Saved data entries
= Beginning of Section =

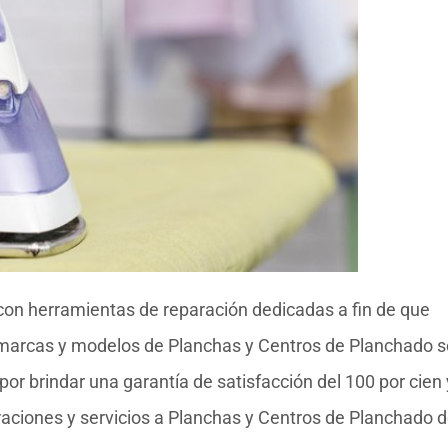
con herramientas de reparación dedicadas a fin de que
as marcas y modelos de Planchas y Centros de Planchado 
or brindar una garantía de satisfacción del 100 por cien 
raciones y servicios a Planchas y Centros de Planchado 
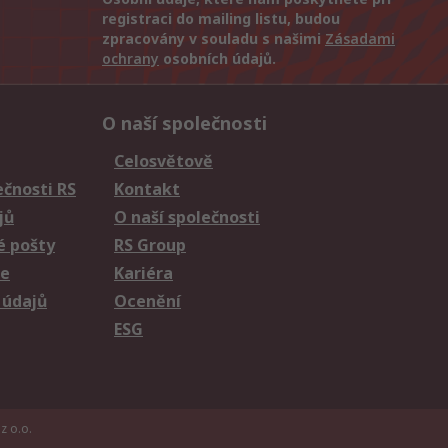
registraci do mailing listu, budou
zpracovány v souladu s našimi
Zásadami
ochrany
osobních údajů.
O naší společnosti
Celosvětově
čnosti RS
Kontakt
jů
O naší společnosti
é pošty
RS Group
ie
Kariéra
 údajů
Ocenění
ESG
z o.o.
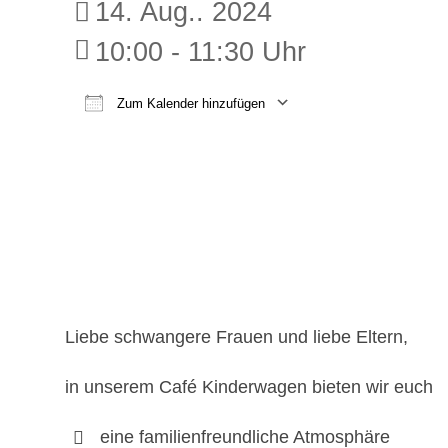
14. Aug.. 2024
10:00 - 11:30 Uhr
Zum Kalender hinzufügen
ICS herunterladen
Google K
Liebe schwangere Frauen und liebe Eltern,
in unserem Café Kinderwagen bieten wir euch
eine familienfreundliche Atmosphäre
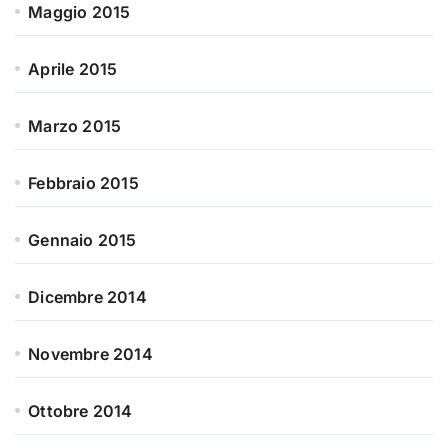
Maggio 2015
Aprile 2015
Marzo 2015
Febbraio 2015
Gennaio 2015
Dicembre 2014
Novembre 2014
Ottobre 2014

= End of Section =

### Work request
Search the data for the string "Planchado" and copy every line where it appears.

### Exercise answer
as marcas y modelos de Planchas y Centros de Planchado 
raciones y servicios a Planchas y Centros de Planchado 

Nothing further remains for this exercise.